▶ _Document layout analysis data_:
┄┄┄┄┄┄┄┄┄┄┄┄┄┄┄┄┄┄┄┄
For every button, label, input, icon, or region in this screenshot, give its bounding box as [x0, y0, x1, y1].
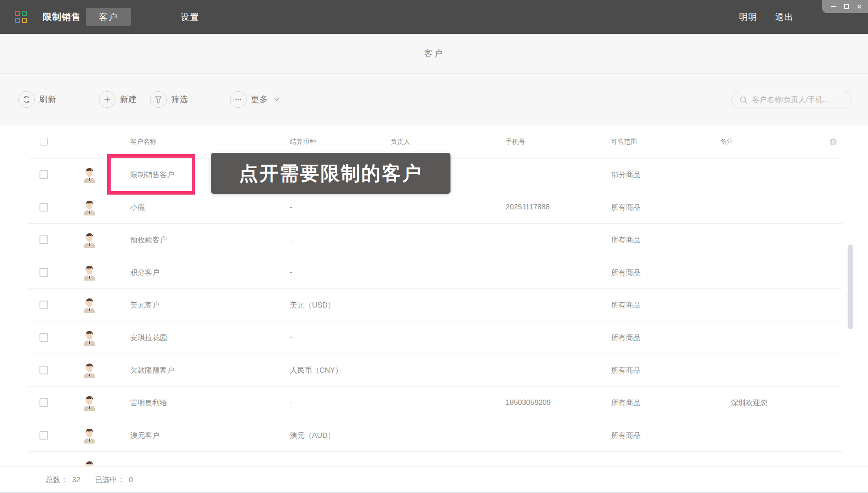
tab-settings[interactable]: 设置	[168, 8, 213, 26]
table-row[interactable]: 积分客户 - 所有商品	[29, 256, 842, 289]
customer-remark: 深圳欢迎您	[720, 398, 825, 408]
customer-avatar	[59, 264, 120, 281]
tab-customers[interactable]: 客户	[86, 8, 131, 26]
customer-currency: 澳元（AUD）	[290, 430, 391, 440]
customer-scope: 所有商品	[611, 365, 720, 375]
customer-scope: 所有商品	[611, 268, 720, 278]
column-header-name[interactable]: 客户名称	[120, 138, 290, 146]
filter-label: 筛选	[171, 94, 188, 105]
customer-avatar	[59, 362, 120, 378]
search-box[interactable]	[731, 91, 852, 109]
customer-name[interactable]: 积分客户	[120, 268, 290, 278]
status-bar: 总数： 32 已选中： 0	[0, 466, 868, 493]
table-row[interactable]: 预收款客户 - 所有商品	[29, 224, 842, 256]
scrollbar-thumb[interactable]	[848, 245, 853, 329]
column-header-scope[interactable]: 可售范围	[611, 138, 720, 146]
column-header-remark[interactable]: 备注	[720, 138, 825, 146]
column-header-currency[interactable]: 结算币种	[290, 138, 391, 146]
create-label: 新建	[120, 94, 137, 105]
refresh-label: 刷新	[39, 94, 56, 105]
customer-name[interactable]: 小熊	[120, 202, 290, 212]
customer-phone: 20251117888	[506, 203, 611, 212]
row-checkbox[interactable]	[39, 268, 48, 277]
customer-name[interactable]: 欠款限额客户	[120, 365, 290, 375]
column-settings-gear-icon[interactable]: ⚙	[829, 137, 838, 146]
header-band: 客户 刷新 新建	[0, 34, 868, 125]
total-count: 32	[72, 476, 80, 484]
refresh-icon	[18, 91, 35, 108]
close-icon: ✕	[857, 3, 862, 10]
column-header-owner[interactable]: 负责人	[391, 138, 506, 146]
customer-scope: 所有商品	[611, 333, 720, 343]
minimize-button[interactable]	[830, 3, 837, 10]
row-checkbox[interactable]	[39, 203, 48, 212]
customer-scope: 所有商品	[611, 430, 720, 440]
table-row[interactable]: 雷明奥利给 - 18503059209 所有商品 深圳欢迎您	[29, 387, 842, 419]
customer-name[interactable]: 雷明奥利给	[120, 398, 290, 408]
customer-avatar	[59, 297, 120, 313]
chevron-down-icon	[273, 97, 280, 102]
user-menu[interactable]: 明明	[739, 0, 757, 34]
customer-avatar	[59, 394, 120, 411]
customer-currency: 美元（USD）	[290, 300, 391, 310]
topbar: 限制销售 客户 设置 明明 退出 ✕	[0, 0, 868, 34]
row-checkbox[interactable]	[39, 333, 48, 342]
row-checkbox[interactable]	[39, 170, 48, 179]
plus-icon	[99, 91, 115, 108]
more-button[interactable]: 更多	[230, 91, 280, 108]
table-row[interactable]: 澳元客户 澳元（AUD） 所有商品	[29, 419, 842, 452]
funnel-icon	[150, 91, 167, 108]
row-checkbox[interactable]	[39, 431, 48, 440]
window-controls: ✕	[822, 0, 868, 13]
ellipsis-icon	[230, 91, 247, 108]
customer-scope: 所有商品	[611, 398, 720, 408]
app-logo-icon	[15, 11, 28, 24]
customer-avatar	[59, 329, 120, 346]
customer-name[interactable]: 澳元客户	[120, 430, 290, 440]
table-row[interactable]: 欠款限额客户 人民币（CNY） 所有商品	[29, 354, 842, 387]
selected-count: 0	[129, 476, 133, 484]
table-body: 限制销售客户 部分商品 小熊 - 20251117888	[29, 159, 842, 466]
customer-currency: -	[290, 235, 391, 244]
customer-name[interactable]: 安琪拉花园	[120, 333, 290, 343]
table-row[interactable]: 安琪拉花园 - 所有商品	[29, 321, 842, 354]
row-checkbox[interactable]	[39, 398, 48, 407]
customer-currency: -	[290, 333, 391, 342]
logout-button[interactable]: 退出	[775, 0, 793, 34]
customer-avatar	[59, 427, 120, 443]
minimize-icon	[831, 6, 836, 7]
maximize-icon	[844, 4, 849, 9]
logo-square-blue	[15, 18, 20, 23]
customer-avatar	[59, 199, 120, 215]
customer-currency: -	[290, 268, 391, 277]
app-title: 限制销售	[43, 0, 81, 34]
close-button[interactable]: ✕	[856, 3, 863, 10]
app-window: 限制销售 客户 设置 明明 退出 ✕ 客户	[0, 0, 868, 493]
table-row[interactable]	[29, 452, 842, 466]
customer-avatar	[59, 460, 120, 466]
page-title-row: 客户	[0, 34, 868, 74]
create-button[interactable]: 新建	[99, 91, 137, 108]
more-label: 更多	[251, 94, 268, 105]
customer-name[interactable]: 预收款客户	[120, 235, 290, 245]
customer-scope: 部分商品	[611, 170, 720, 180]
customer-currency: -	[290, 203, 391, 212]
maximize-button[interactable]	[843, 3, 850, 10]
customer-scope: 所有商品	[611, 235, 720, 245]
filter-button[interactable]: 筛选	[150, 91, 188, 108]
refresh-button[interactable]: 刷新	[18, 91, 56, 108]
annotation-tooltip: 点开需要限制的客户	[211, 153, 450, 194]
row-checkbox[interactable]	[39, 366, 48, 374]
customer-currency: -	[290, 398, 391, 407]
search-input[interactable]	[752, 96, 848, 104]
table-row[interactable]: 小熊 - 20251117888 所有商品	[29, 191, 842, 224]
select-all-checkbox[interactable]	[40, 138, 48, 146]
customer-currency: 人民币（CNY）	[290, 365, 391, 375]
column-header-phone[interactable]: 手机号	[506, 138, 611, 146]
table-row[interactable]: 美元客户 美元（USD） 所有商品	[29, 289, 842, 321]
row-checkbox[interactable]	[39, 235, 48, 244]
customer-scope: 所有商品	[611, 300, 720, 310]
customer-name[interactable]: 美元客户	[120, 300, 290, 310]
row-checkbox[interactable]	[39, 301, 48, 309]
logo-square-green	[22, 11, 27, 16]
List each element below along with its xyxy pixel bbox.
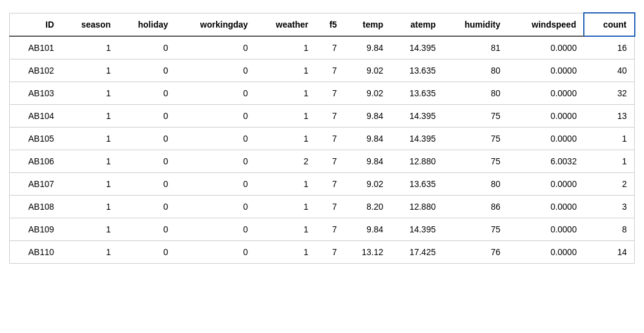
cell-id: AB103 [9,82,61,105]
cell-workingday: 0 [176,241,255,264]
cell-season: 1 [61,105,118,128]
cell-temp: 9.84 [344,218,390,241]
column-header-workingday: workingday [176,13,255,36]
column-header-season: season [61,13,118,36]
cell-holiday: 0 [118,59,175,82]
cell-id: AB109 [9,218,61,241]
table-row: AB102100179.0213.635800.000040 [9,59,635,82]
cell-workingday: 0 [176,150,255,173]
cell-windspeed: 0.0000 [508,173,584,196]
cell-f5: 7 [316,196,344,218]
cell-windspeed: 0.0000 [508,241,584,264]
cell-f5: 7 [316,105,344,128]
cell-count: 2 [584,173,634,196]
cell-f5: 7 [316,59,344,82]
cell-id: AB110 [9,241,61,264]
cell-f5: 7 [316,218,344,241]
cell-workingday: 0 [176,218,255,241]
table-row: AB101100179.8414.395810.000016 [9,36,635,59]
cell-season: 1 [61,59,118,82]
cell-workingday: 0 [176,128,255,150]
cell-atemp: 17.425 [390,241,443,264]
cell-f5: 7 [316,150,344,173]
cell-atemp: 14.395 [390,36,443,59]
cell-count: 8 [584,218,634,241]
cell-season: 1 [61,173,118,196]
cell-windspeed: 0.0000 [508,128,584,150]
cell-holiday: 0 [118,196,175,218]
cell-workingday: 0 [176,173,255,196]
cell-atemp: 13.635 [390,82,443,105]
cell-temp: 8.20 [344,196,390,218]
cell-windspeed: 0.0000 [508,196,584,218]
column-header-humidity: humidity [443,13,508,36]
cell-humidity: 75 [443,105,508,128]
cell-temp: 13.12 [344,241,390,264]
cell-atemp: 12.880 [390,196,443,218]
column-header-holiday: holiday [118,13,175,36]
cell-workingday: 0 [176,36,255,59]
table-row: AB109100179.8414.395750.00008 [9,218,635,241]
cell-humidity: 75 [443,150,508,173]
cell-holiday: 0 [118,218,175,241]
cell-windspeed: 0.0000 [508,36,584,59]
column-header-id: ID [9,13,61,36]
table-header: IDseasonholidayworkingdayweatherf5tempat… [9,13,635,36]
table-row: AB1101001713.1217.425760.000014 [9,241,635,264]
cell-count: 13 [584,105,634,128]
table-row: AB107100179.0213.635800.00002 [9,173,635,196]
cell-id: AB102 [9,59,61,82]
cell-holiday: 0 [118,36,175,59]
cell-holiday: 0 [118,82,175,105]
cell-atemp: 13.635 [390,59,443,82]
cell-count: 1 [584,150,634,173]
column-header-atemp: atemp [390,13,443,36]
cell-count: 1 [584,128,634,150]
cell-f5: 7 [316,241,344,264]
cell-humidity: 80 [443,82,508,105]
cell-workingday: 0 [176,105,255,128]
table-row: AB104100179.8414.395750.000013 [9,105,635,128]
table-row: AB103100179.0213.635800.000032 [9,82,635,105]
cell-humidity: 80 [443,59,508,82]
cell-count: 3 [584,196,634,218]
column-header-windspeed: windspeed [508,13,584,36]
cell-humidity: 75 [443,218,508,241]
table-body: AB101100179.8414.395810.000016AB10210017… [9,36,635,264]
column-header-temp: temp [344,13,390,36]
cell-workingday: 0 [176,82,255,105]
cell-season: 1 [61,82,118,105]
cell-temp: 9.84 [344,105,390,128]
cell-weather: 1 [255,196,316,218]
cell-windspeed: 0.0000 [508,59,584,82]
cell-atemp: 12.880 [390,150,443,173]
table-row: AB108100178.2012.880860.00003 [9,196,635,218]
cell-f5: 7 [316,173,344,196]
cell-weather: 1 [255,59,316,82]
cell-f5: 7 [316,82,344,105]
cell-season: 1 [61,128,118,150]
cell-temp: 9.02 [344,173,390,196]
column-header-count: count [584,13,634,36]
cell-id: AB107 [9,173,61,196]
cell-weather: 1 [255,105,316,128]
data-table-container: IDseasonholidayworkingdayweatherf5tempat… [9,12,635,264]
cell-id: AB104 [9,105,61,128]
cell-atemp: 14.395 [390,218,443,241]
cell-humidity: 76 [443,241,508,264]
cell-id: AB105 [9,128,61,150]
cell-count: 14 [584,241,634,264]
cell-atemp: 14.395 [390,128,443,150]
cell-weather: 1 [255,218,316,241]
cell-season: 1 [61,36,118,59]
cell-temp: 9.02 [344,59,390,82]
cell-temp: 9.84 [344,36,390,59]
cell-id: AB101 [9,36,61,59]
cell-count: 16 [584,36,634,59]
column-header-weather: weather [255,13,316,36]
cell-temp: 9.84 [344,128,390,150]
cell-windspeed: 0.0000 [508,218,584,241]
cell-holiday: 0 [118,173,175,196]
cell-season: 1 [61,196,118,218]
cell-holiday: 0 [118,150,175,173]
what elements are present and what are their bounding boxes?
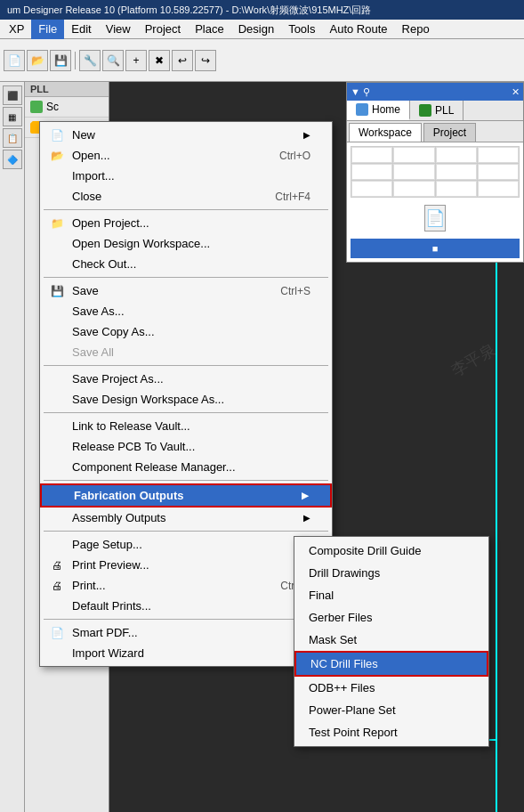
dd-checkout-label: Check Out... — [72, 257, 136, 271]
dd-print-preview-label: Print Preview... — [72, 558, 149, 572]
dd-page-setup[interactable]: Page Setup... — [40, 534, 332, 555]
submenu-test-point-report[interactable]: Test Point Report — [294, 721, 488, 743]
submenu-drill-drawings[interactable]: Drill Drawings — [294, 562, 488, 584]
dd-save-project[interactable]: Save Project As... — [40, 369, 332, 389]
workspace-content: 📄 ■ — [347, 142, 523, 262]
assembly-icon — [49, 511, 65, 525]
toolbar-btn4[interactable]: + — [125, 50, 147, 71]
submenu-odb-files[interactable]: ODB++ Files — [294, 677, 488, 699]
save-icon: 💾 — [49, 284, 65, 298]
dd-close[interactable]: Close Ctrl+F4 — [40, 186, 332, 207]
dd-smart-pdf-label: Smart PDF... — [72, 626, 138, 639]
dd-open[interactable]: 📂 Open... Ctrl+O — [40, 145, 332, 166]
sidebar-icon-1[interactable]: ⬛ — [3, 85, 22, 105]
grid-cell-11 — [436, 181, 477, 197]
sidebar-icon-4[interactable]: 🔷 — [3, 150, 22, 169]
workspace-panel-header: ▼ ⚲ ✕ — [347, 83, 523, 101]
sidebar-icon-2[interactable]: ▦ — [3, 107, 22, 126]
grid-cell-5 — [351, 164, 392, 180]
test-point-report-label: Test Point Report — [309, 726, 398, 739]
dd-link-release[interactable]: Link to Release Vault... — [40, 416, 332, 436]
grid-cell-7 — [436, 164, 477, 180]
dd-default-prints[interactable]: Default Prints... — [40, 596, 332, 616]
dd-save-design[interactable]: Save Design Workspace As... — [40, 389, 332, 410]
title-bar: um Designer Release 10 (Platform 10.589.… — [0, 0, 524, 20]
submenu-gerber-files[interactable]: Gerber Files — [294, 606, 488, 629]
dd-import-wizard[interactable]: Import Wizard — [40, 643, 332, 663]
composite-drill-guide-label: Composite Drill Guide — [309, 544, 421, 557]
close-shortcut: Ctrl+F4 — [275, 191, 310, 203]
workspace-sub-tab-project[interactable]: Project — [423, 123, 476, 142]
dd-print-label: Print... — [72, 579, 106, 592]
menu-repo[interactable]: Repo — [395, 20, 437, 39]
dd-smart-pdf[interactable]: 📄 Smart PDF... — [40, 622, 332, 643]
toolbar-new-btn[interactable]: 📄 — [4, 50, 25, 71]
menu-autoroute[interactable]: Auto Route — [322, 20, 394, 39]
save-copy-icon — [49, 325, 65, 339]
menu-project[interactable]: Project — [138, 20, 188, 39]
open-design-icon — [49, 237, 65, 251]
new-arrow: ▶ — [303, 130, 310, 140]
submenu-nc-drill-files[interactable]: NC Drill Files — [294, 651, 488, 677]
dd-save-project-label: Save Project As... — [72, 372, 164, 386]
dd-save-copy[interactable]: Save Copy As... — [40, 321, 332, 342]
toolbar-btn7[interactable]: ↪ — [195, 50, 216, 71]
dd-open-design[interactable]: Open Design Workspace... — [40, 233, 332, 254]
menu-place[interactable]: Place — [188, 20, 231, 39]
workspace-panel-title: ▼ ⚲ — [351, 86, 370, 98]
menu-edit[interactable]: Edit — [64, 20, 98, 39]
dd-save-as[interactable]: Save As... — [40, 301, 332, 321]
toolbar-btn6[interactable]: ↩ — [172, 50, 193, 71]
menu-tools[interactable]: Tools — [281, 20, 322, 39]
toolbar-btn3[interactable]: 🔍 — [102, 50, 124, 71]
menu-design[interactable]: Design — [231, 20, 281, 39]
dd-open-project[interactable]: 📁 Open Project... — [40, 213, 332, 233]
dd-fabrication[interactable]: Fabrication Outputs ▶ — [40, 483, 332, 508]
menu-file[interactable]: File — [31, 20, 64, 39]
menu-xp[interactable]: XP — [2, 20, 31, 39]
dd-print[interactable]: 🖨 Print... Ctrl+P — [40, 575, 332, 596]
dd-open-label: Open... — [72, 149, 110, 162]
workspace-sub-tab-project-label: Project — [433, 126, 466, 139]
menu-view[interactable]: View — [99, 20, 138, 39]
dd-page-setup-label: Page Setup... — [72, 538, 142, 551]
dd-print-preview[interactable]: 🖨 Print Preview... — [40, 555, 332, 575]
sidebar-icon-3[interactable]: 📋 — [3, 128, 22, 148]
workspace-tab-home[interactable]: Home — [347, 101, 410, 120]
workspace-close-btn[interactable]: ✕ — [512, 86, 520, 98]
dd-component-release[interactable]: Component Release Manager... — [40, 457, 332, 477]
left-panel-item-sc[interactable]: Sc — [25, 97, 109, 118]
file-dropdown: 📄 New ▶ 📂 Open... Ctrl+O Import... Close… — [39, 121, 333, 667]
dd-save-as-label: Save As... — [72, 304, 125, 318]
toolbar-btn2[interactable]: 🔧 — [79, 50, 101, 71]
dd-default-prints-label: Default Prints... — [72, 599, 151, 613]
grid-cell-12 — [478, 181, 519, 197]
dd-sep6 — [44, 531, 328, 532]
toolbar-save-btn[interactable]: 💾 — [50, 50, 71, 71]
submenu-power-plane-set[interactable]: Power-Plane Set — [294, 699, 488, 721]
toolbar-btn5[interactable]: ✖ — [149, 50, 170, 71]
submenu-mask-set[interactable]: Mask Set — [294, 629, 488, 651]
print-icon: 🖨 — [49, 579, 65, 593]
dd-save-copy-label: Save Copy As... — [72, 325, 155, 338]
drill-drawings-label: Drill Drawings — [309, 566, 380, 580]
open-shortcut: Ctrl+O — [279, 150, 310, 162]
fabrication-submenu: Composite Drill Guide Drill Drawings Fin… — [294, 536, 489, 747]
workspace-tab-pll[interactable]: PLL — [410, 101, 464, 120]
odb-files-label: ODB++ Files — [309, 681, 375, 694]
submenu-final[interactable]: Final — [294, 584, 488, 606]
toolbar-open-btn[interactable]: 📂 — [27, 50, 48, 71]
dd-new[interactable]: 📄 New ▶ — [40, 125, 332, 145]
submenu-composite-drill-guide[interactable]: Composite Drill Guide — [294, 540, 488, 562]
workspace-sub-tab-workspace-label: Workspace — [359, 126, 412, 139]
dd-assembly[interactable]: Assembly Outputs ▶ — [40, 508, 332, 528]
pll-tab-icon — [419, 104, 431, 117]
workspace-sub-tab-workspace[interactable]: Workspace — [349, 123, 422, 142]
dd-import[interactable]: Import... — [40, 166, 332, 186]
grid-cell-3 — [436, 147, 477, 163]
print-preview-icon: 🖨 — [49, 558, 65, 572]
dd-checkout[interactable]: Check Out... — [40, 254, 332, 274]
dd-release-pcb[interactable]: Release PCB To Vault... — [40, 436, 332, 457]
dd-save[interactable]: 💾 Save Ctrl+S — [40, 280, 332, 301]
fabrication-icon — [51, 489, 67, 503]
┄┄┄┄┄┄┄┄┄┄┄┄┄┄┄┄┄┄┄┄
▶ _ACTIVITY_:
Counting only lines that contain "smart", what is the total for the entries above? Give the number alone.

▶ _ANSWER TO THIS PROBLEM_:
2